According to the complaint, the potential for Tylenol-induced liver damage and liver failure has been documented and well known for many years. All of the plaintiffs took Tylenol or other products containing acetaminophen and suffered liver damage. The complaint alleges that the drug-maker is liable for the plaintiffs’ physical injuries and other damages because they omitted information about the risk of liver damage.
The complaint makes the following allegations:
- Defendants failed to properly market and design Tylenol
- Defendants over-promoted the safety and effectiveness of Tylenol.
- Defendants failed to warn, properly label, and place adequate warnings on the instructions for Tylenol.
- Defendants failed to adequately test Tylenol.

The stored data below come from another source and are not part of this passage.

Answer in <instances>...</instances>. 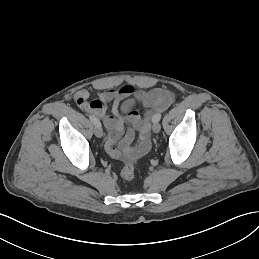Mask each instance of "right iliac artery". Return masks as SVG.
Returning <instances> with one entry per match:
<instances>
[{
    "label": "right iliac artery",
    "instance_id": "obj_1",
    "mask_svg": "<svg viewBox=\"0 0 259 259\" xmlns=\"http://www.w3.org/2000/svg\"><path fill=\"white\" fill-rule=\"evenodd\" d=\"M89 119L95 126H101L100 121L94 115H89Z\"/></svg>",
    "mask_w": 259,
    "mask_h": 259
}]
</instances>
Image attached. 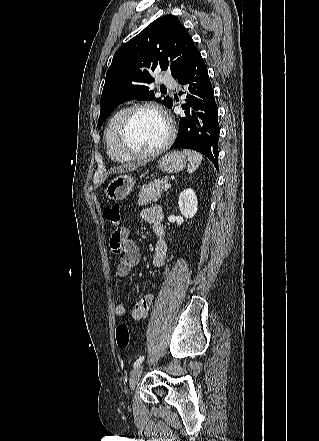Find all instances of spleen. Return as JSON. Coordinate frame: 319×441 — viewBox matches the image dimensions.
Instances as JSON below:
<instances>
[{
    "label": "spleen",
    "instance_id": "obj_1",
    "mask_svg": "<svg viewBox=\"0 0 319 441\" xmlns=\"http://www.w3.org/2000/svg\"><path fill=\"white\" fill-rule=\"evenodd\" d=\"M184 153L188 156L189 159V166H188V173H193L196 171V169L201 164V161L203 159V156L193 150L184 149Z\"/></svg>",
    "mask_w": 319,
    "mask_h": 441
}]
</instances>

- Defendants failed to provide timely warnings to customers after the knew about the risk of injury associated with Tylenol.
- Defendants failed to market alternative designs that were capable of preventing the plaintiffs’ injuries.
Lawyers also argue that plaintiffs deserve an award of punitive damages in addition to normal compensation for medical expenses, lost income, and more:
“Defendants’ conduct … was extreme and outrageous. Defendants risked the lives of the consumers and users of their products, including Plaintiffs, with knowledge of the safety and efficacy problems and suppressed this knowledge from the general public.”